Running your program as a worker #

In order for your task to register your task with Rota, you need to start your program as a worker. This is not the only way to schedule workers: You could instead define the above task as a serverless function and register it using Infrastructure as Code, but that is not covered here.

To start a Python worker, you need to define a Python module that defines the tasks and/or imports other modules that define tasks. Assuming you have a module called my_tasks, you can run it like so:

python-rota worker my_tasks

If you want to use the same module both as an executable command and as the module you pass to python-rota worker, make sure to only execute your command code when __name__ == "__main__".

Take, for example, this code:

import rota

@rota.task
def example(message):
    print(message)

name = input("Name: ")
print(f"Hello, {name}!")

If you run this as a worker, Python will see name = input("Name: ") and execute it while the module is loading and the worker will not be able to finish initialization until input is given.

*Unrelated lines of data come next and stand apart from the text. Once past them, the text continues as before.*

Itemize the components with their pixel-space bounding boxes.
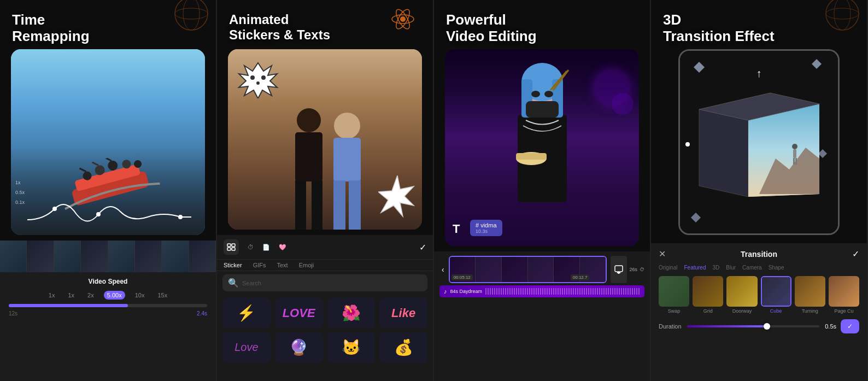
filmstrip-frame: [27, 241, 54, 272]
sticker-grid: ⚡ LOVE 🌺 Like Love 🔮 🐱 💰: [217, 295, 433, 366]
tab-heart-icon[interactable]: 🩷: [279, 244, 286, 251]
tab-camera[interactable]: Camera: [742, 265, 762, 271]
tab-blur[interactable]: Blur: [726, 265, 736, 271]
filmstrip-frame: [0, 241, 27, 272]
text-tool-icon[interactable]: T: [453, 222, 460, 236]
search-icon: 🔍: [228, 278, 239, 288]
svg-point-14: [96, 212, 101, 216]
speed-opt-1[interactable]: 1x: [45, 291, 58, 300]
sticker-item-love[interactable]: LOVE: [275, 298, 323, 328]
sticker-panel: ⏱ 📄 🩷 ✓ Sticker GIFs Text Emoji 🔍 Search…: [217, 235, 433, 381]
video-timeline: ‹ 00:05:12 00:12.7 26s ⏱: [434, 251, 650, 381]
transition-item-pagecurl[interactable]: Page Cu: [829, 276, 859, 314]
svg-rect-62: [793, 158, 795, 165]
svg-rect-23: [312, 180, 322, 230]
timeline-frame: [528, 257, 554, 282]
confirm-button[interactable]: ✓: [852, 249, 859, 259]
svg-rect-50: [615, 266, 623, 272]
music-note-icon: ♪: [444, 288, 447, 295]
svg-point-29: [250, 75, 255, 80]
globe-deco-icon: [172, 0, 210, 33]
nav-dot: [685, 142, 690, 146]
duration-row: Duration 0.5s ✓: [659, 319, 859, 333]
sticker-tabs: ⏱ 📄 🩷 ✓: [217, 235, 433, 260]
pagecurl-label: Page Cu: [834, 308, 853, 314]
panel4-title: 3D Transition Effect: [663, 12, 775, 45]
speed-label-05x: 0.5x: [15, 190, 25, 195]
svg-line-10: [79, 167, 86, 173]
sticker-item-like[interactable]: Like: [379, 298, 427, 328]
svg-rect-26: [333, 180, 345, 230]
sticker-search-bar[interactable]: 🔍 Search: [222, 274, 427, 291]
transition-item-cube[interactable]: Cube: [761, 276, 791, 314]
speed-slider[interactable]: [9, 304, 207, 307]
duration-display: 26s: [629, 267, 637, 272]
sticker-item-gold[interactable]: 💰: [379, 332, 427, 362]
timeline-counter: 26s ⏱: [629, 267, 644, 272]
tab-sticker-icon2[interactable]: ⏱: [248, 244, 254, 250]
speed-opt-10[interactable]: 10x: [132, 291, 148, 300]
tab-sticker[interactable]: Sticker: [224, 262, 242, 268]
clock-icon: ⏱: [640, 267, 644, 272]
music-bar: ♪ 84s Daydream: [439, 285, 644, 297]
grid-label: Grid: [703, 308, 713, 314]
speed-slider-fill: [9, 304, 128, 307]
panel-time-remapping: Time Remapping: [0, 0, 217, 381]
sticker-item-flower[interactable]: 🌺: [327, 298, 376, 328]
svg-point-20: [297, 108, 321, 132]
svg-point-53: [826, 0, 859, 30]
panel-animated-stickers: Animated Stickers & Texts: [217, 0, 434, 381]
3d-cube-svg: [688, 87, 830, 219]
speed-opt-5[interactable]: 5.00x: [104, 291, 125, 300]
panel1-title: Time Remapping: [12, 12, 90, 45]
sticker-item-sunglasses-cat[interactable]: 🐱: [327, 332, 376, 362]
atom-deco-icon: [389, 5, 417, 33]
sticker-item-circle[interactable]: 🔮: [275, 332, 323, 362]
speed-opt-15[interactable]: 15x: [154, 291, 171, 300]
svg-rect-61: [793, 149, 796, 158]
filmstrip-frame: [54, 241, 81, 272]
speed-label-01x: 0.1x: [15, 200, 25, 205]
tab-file-icon[interactable]: 📄: [262, 244, 270, 251]
svg-point-30: [261, 75, 266, 80]
timestamp-end: 00:12.7: [571, 274, 590, 280]
svg-rect-22: [295, 180, 306, 230]
panel4-main-image: ↑: [662, 49, 856, 235]
filmstrip-frame: [108, 241, 135, 272]
pagecurl-thumb: [829, 276, 859, 307]
tab-original[interactable]: Original: [659, 265, 677, 271]
gem-icon: [812, 59, 822, 69]
speed-opt-2[interactable]: 2x: [84, 291, 97, 300]
add-clip-icon[interactable]: [614, 265, 624, 274]
tab-featured[interactable]: Featured: [684, 265, 706, 271]
tab-emoji[interactable]: Emoji: [299, 262, 314, 268]
panel-3d-transition: 3D Transition Effect ↑: [651, 0, 868, 381]
close-button[interactable]: ✕: [659, 249, 666, 259]
transition-item-turning[interactable]: Turning: [795, 276, 825, 314]
panel3-main-image: VIDMA EDITOR T # vidma 10.3s: [445, 49, 639, 246]
tab-text[interactable]: Text: [277, 262, 288, 268]
duration-slider[interactable]: [687, 325, 820, 327]
transition-tabs: Original Featured 3D Blur Camera Shape: [659, 265, 859, 271]
duration-thumb: [764, 323, 770, 330]
trans-header: ✕ Transition ✓: [659, 249, 859, 259]
speed-opt-1b[interactable]: 1x: [64, 291, 78, 300]
svg-point-15: [178, 215, 183, 219]
duration-label: Duration: [659, 323, 682, 330]
sticker-item-lightning[interactable]: ⚡: [222, 298, 271, 328]
timeline-prev-arrow[interactable]: ‹: [439, 264, 447, 275]
tab-3d[interactable]: 3D: [713, 265, 720, 271]
svg-rect-25: [333, 138, 361, 181]
check-icon[interactable]: ✓: [419, 242, 426, 253]
svg-point-60: [792, 144, 797, 149]
transition-title: Transition: [666, 250, 852, 259]
sticker-item-love2[interactable]: Love: [222, 332, 271, 362]
globe-deco-p4-icon: [823, 0, 861, 33]
tab-gifs[interactable]: GIFs: [253, 262, 266, 268]
apply-button[interactable]: ✓: [841, 319, 859, 333]
svg-point-55: [826, 8, 859, 19]
transition-item-swap[interactable]: Swap: [659, 276, 689, 314]
transition-item-doorway[interactable]: Doorway: [726, 276, 757, 314]
transition-item-grid[interactable]: Grid: [693, 276, 723, 314]
tab-shape[interactable]: Shape: [769, 265, 784, 271]
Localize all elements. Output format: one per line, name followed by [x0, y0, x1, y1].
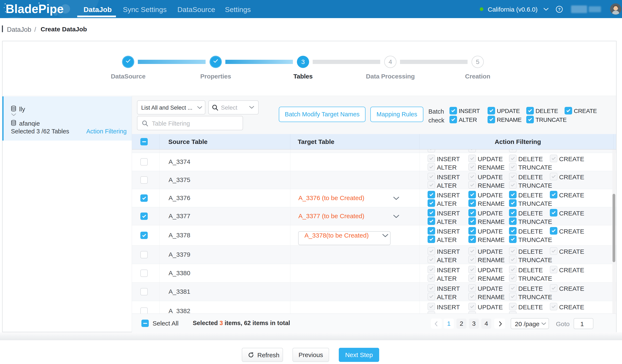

However, if you wrap it like so:

if __name__ == "__main__":
    name = input("Name: ")
    print(f"Hello, {name}!")

Then when you start the worker, Python will properly detect that this file is being imported as a module and avoid executing those two lines. Meanwhile, if you run the file with python mymodule.py, they’ll execute just fine!

Run a task synchronously #

To run the task synchronously, call it like a normal function.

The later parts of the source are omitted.